“Storytelling Is Our Right; Filmmaking Is Our Privilege”: Meet the 2019 Merata Mita Fellows

Briar Grace-Smith (left) and Ainsley Gardiner (right) at the 2019 Native Forum Breakfast. © 2019 Sundance Institute | Photo by Jovelle Tamayo

Ainsley Gardiner and Briar Grace-Smith

The Sundance Institute Merata Mita Fellowship for Indigenous Artists pays tribute to the immense artistic contributions of Merata Mita (Ngāti Pikiao/Ngāi Te Rangi), who served as an artistic director to our Native Filmmakers Lab and was the first Indigenous woman—and the only Māori woman—to write and direct a dramatic feature film.

The fellowship serves to continue Merata’s legacy and cultivate a stage for other Indigenous women around the world to tell their stories. Applications for the 2020 fellowship are open from October 8 to October 28—for more information, visit the application page.

Below are remarks from Ainsley Gardiner and Briar Grace-Smith, a co-directing duo and the recipients of the 2019 Merata Mita Fellowship.

Ainsley Gardiner

My mountain is Pūtauaki, my canoe is Mataatua, my river is Rangitāiki, and I’m from the tribes of Ngāti Awa, Ngāti Pikiao, and Te-Whānau Apanui.

Merata once called my cousin Cliff Curtis and I spoiled brats.

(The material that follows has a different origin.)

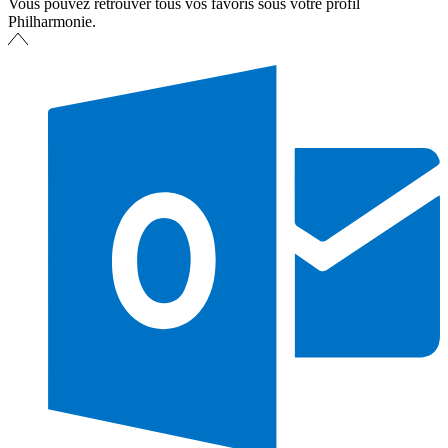
Vous pouvez retrouver tous vos favoris sous votre profil
Philharmonie.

We were arguing when we were producing Taika Waititi’s film Boy together, and Merata taught me one of my greatest lessons at that time: Although storytelling is our right, filmmaking is a privilege afforded to very few—and if you have the ability and opportunity to do so, then get over yourselves and get moving.

Briar and I applied to the Merata Mita Fellowship with a film called Cousins—a film that Briar wrote and that we’re co-directing. It was a film that Merata wanted to make, and it’s a film that she should have made. If it weren’t for the world that we live in, and the deeply institutionalized racism of the government and organizational structures that we come up against, she would have made it 15 years ago. Briar and I are very aware of how privileged we are to have known Merata, and we’re very aware of the giant footsteps that we walk in on our way to make Cousins.

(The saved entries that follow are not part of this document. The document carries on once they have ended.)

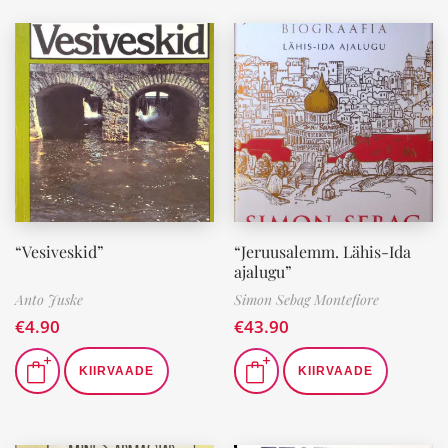
“Vesiveskid”
“Jeruusalemm. Lähis-Ida
ajalugu”
Anto Juske
Simon Sebag Montefiore
€
4.90
€
43.90
KIIRVAADE
KIIRVAADE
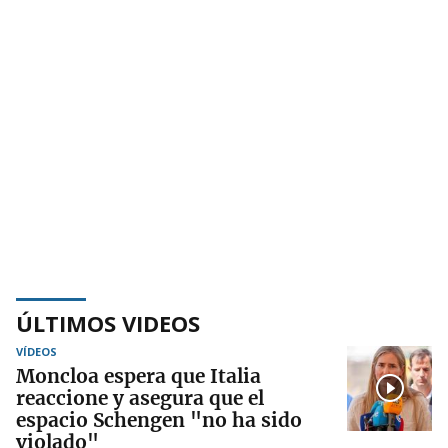
ÚLTIMOS VIDEOS
VÍDEOS
Moncloa espera que Italia
reaccione y asegura que el
espacio Schengen "no ha sido
violado"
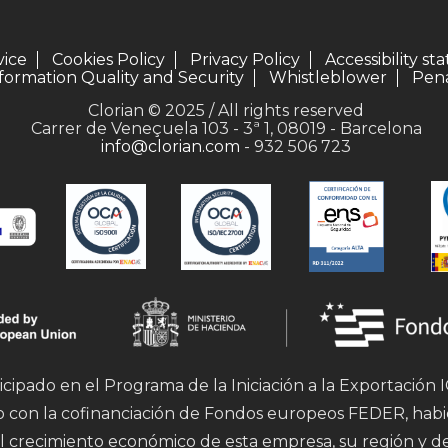
vice
Cookies Policy
Privacy Policy
Accessibility s
formation Quality and Security
Whistleblower
Pena
Clorian © 2025 / All rights reserved
Carrer de Veneçuela 103 - 3ª 1, 08019 - Barcelona
info@clorian.com
- 932 506 723
icipado en el Programa de la Iniciación a la Exportación
mo con la cofinanciación de Fondos europeos FEDER, hab
l crecimiento económico de esta empresa, su región y d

We’re incredibly grateful for this fellowship and for the many people and organizations that continue to offer alternative structures where Indigenous people can thrive and where we all belong. Tēnā koutou.

Briar Grace-Smith

My journey with Cousins started with the book’s launch, 24 years ago at a marae—a meeting house—called Takapūwāhia. Patricia Grace, the author, passed the book around a circle of hands that included Merata Mita’s. I had brought my newborn son, and so as Cousins was passed around the circle, my baby was passed around as well, blessed and held and pressed.

I was really lucky to have both Patricia Grace and Merata Mita as very close friends. I was often privy to their conversations as I was making cups of tea. They talked about the film adaptation of Cousins. And then our dear Merata passed, and the adaptation faded away.

When Ainsley rang me about revitalizing the Cousins project, I was working furiously as a playwright and screenwriter. She said, “Do you know of anyone who could write this?” I was so scared, but I decided to say yes. When it came to directing, Ainsley and I put a whole lot of names forward to direct it, names that weren’t ours. Nothing felt right. After a time, we both co-directed a project together, and after that, I rang Ainsley up and said, “I think I know who should be directing this film.” We should be directing this film.

It felt like the book had finally gone completely around the circle. Now, the story of Cousins is back in our hands. Thank you to everybody that has supported us to find our voices and take up this mantle. Ngā mihi.